• _Input_:

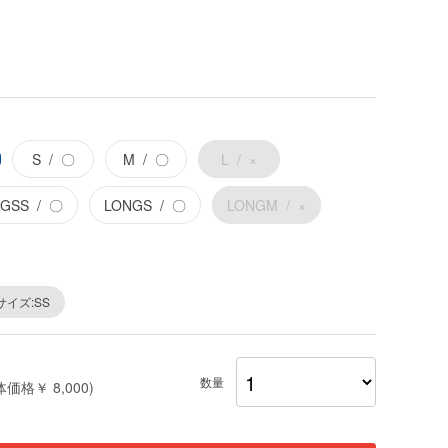
S
〇
M
〇
L
×
NGSS
〇
LONGS
〇
LONGM
×
サイズ:SS
数量
体価格￥ 8,000)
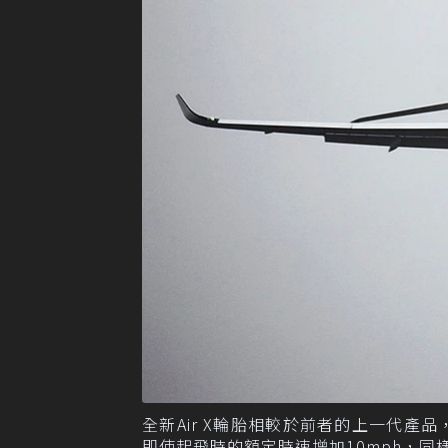
全新Air X輪胎相較於前者的上一代產
即使起飛時的額定時速增加10mph，同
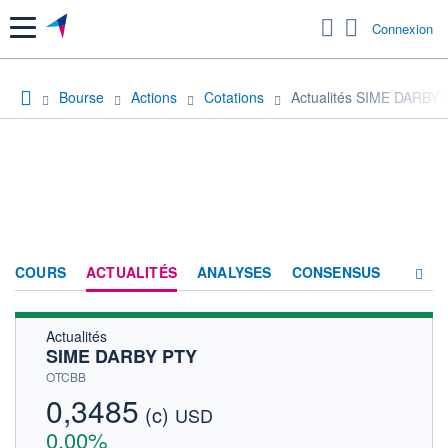
Menu
Connexion
Bourse
Actions
Cotations
Actualités SIME DARBY
COURS
ACTUALITÉS
ANALYSES
CONSENSUS
Actualités
SOCIÉTÉ
SIME DARBY PTY
HISTORIQUE
OTCBB
0,3485
(c)
ACTIONNAIRES
USD
0,00%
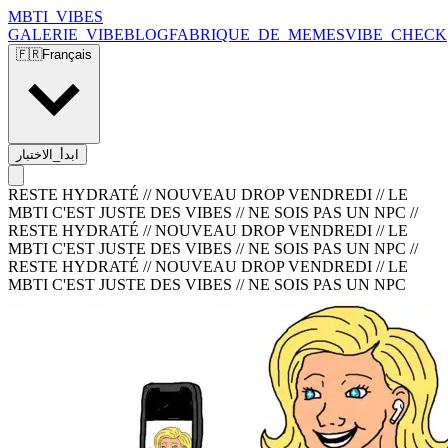
MBTI_VIBES
GALERIE_VIBE
BLOG
FABRIQUE_DE_MEMES
VIBE_CHECK
🇫🇷
Français
ابدأ_الاختبار
RESTE HYDRATÉ // NOUVEAU DROP VENDREDI // LE
MBTI C'EST JUSTE DES VIBES // NE SOIS PAS UN NPC
//
RESTE HYDRATÉ // NOUVEAU DROP VENDREDI // LE
MBTI C'EST JUSTE DES VIBES // NE SOIS PAS UN NPC
//
RESTE HYDRATÉ // NOUVEAU DROP VENDREDI // LE
MBTI C'EST JUSTE DES VIBES // NE SOIS PAS UN NPC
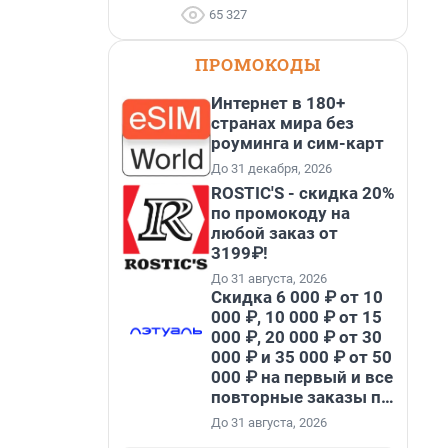
65 327
ПРОМОКОДЫ
Интернет в 180+
странах мира без
роуминга и сим-карт
До 31 декабря, 2026
ROSTIC'S - скидка 20%
по промокоду на
любой заказ от
3199₽!
До 31 августа, 2026
Скидка 6 000 ₽ от 10
000 ₽, 10 000 ₽ от 15
000 ₽, 20 000 ₽ от 30
000 ₽ и 35 000 ₽ от 50
000 ₽ на первый и все
повторные заказы по
промокоду НАБЕРИ
До 31 августа, 2026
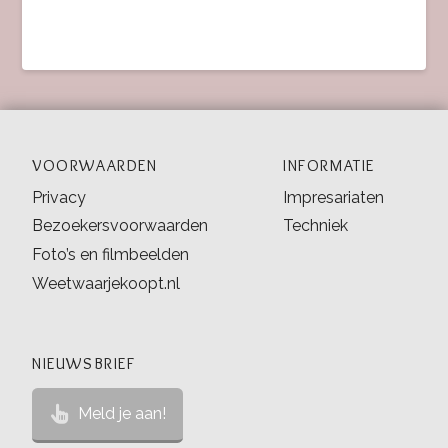
VOORWAARDEN
INFORMATIE
Privacy
Impresariaten
Bezoekersvoorwaarden
Techniek
Foto’s en filmbeelden
Weetwaarjekoopt.nl
NIEUWSBRIEF
Meld je aan!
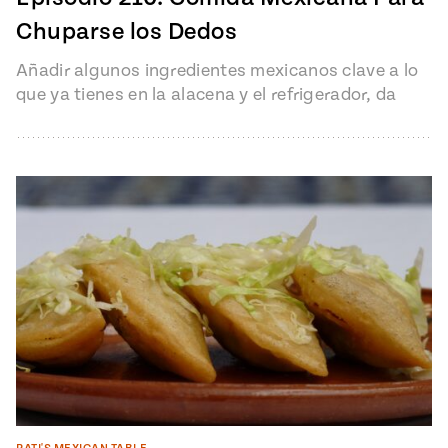
Chuparse los Dedos
Añadir algunos ingredientes mexicanos clave a lo
que ya tienes en la alacena y el refrigerador, da
como resultado platillos…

• _Your goal_:
Give all the records again, exactly, without images.

• _Answer to this task_:
S
〇
M
〇
L
×
NGSS
〇
LONGS
〇
LONGM
×
サイズ:SS
数量
体価格￥ 8,000)
全新Air X輪胎相較於前者的上一代產
即使起飛時的額定時速增加10mph，同
Menu
Connexion
Bourse
Actions
Cotations
Actualités SIME DARBY
COURS
ACTUALITÉS
ANALYSES
CONSENSUS
Actualités
SOCIÉTÉ
SIME DARBY PTY
HISTORIQUE
OTCBB
0,3485
(c)
ACTIONNAIRES
USD
0,00%
MBTI_VIBES
GALERIE_VIBE
BLOG
FABRIQUE_DE_MEMES
VIBE_CHECK
🇫🇷
Français
ابدأ_الاختبار
RESTE HYDRATÉ // NOUVEAU DROP VENDREDI // LE
MBTI C'EST JUSTE DES VIBES // NE SOIS PAS UN NPC
//
RESTE HYDRATÉ // NOUVEAU DROP VENDREDI // LE
MBTI C'EST JUSTE DES VIBES // NE SOIS PAS UN NPC
//
RESTE HYDRATÉ // NOUVEAU DROP VENDREDI // LE
MBTI C'EST JUSTE DES VIBES // NE SOIS PAS UN NPC
65 327
ПРОМОКОДЫ
Интернет в 180+
странах мира без
роуминга и сим-карт
До 31 декабря, 2026
ROSTIC'S - скидка 20%
по промокоду на
любой заказ от
3199₽!
До 31 августа, 2026
Скидка 6 000 ₽ от 10
000 ₽, 10 000 ₽ от 15
000 ₽, 20 000 ₽ от 30
000 ₽ и 35 000 ₽ от 50
000 ₽ на первый и все
повторные заказы по
промокоду НАБЕРИ
До 31 августа, 2026
VOORWAARDEN
INFORMATIE
Privacy
Impresariaten
Bezoekersvoorwaarden
Techniek
Foto’s en filmbeelden
Weetwaarjekoopt.nl
NIEUWSBRIEF
Meld je aan!
Chuparse los Dedos
Añadir algunos ingredientes mexicanos clave a lo
que ya tienes en la alacena y el refrigerador, da
como resultado platillos…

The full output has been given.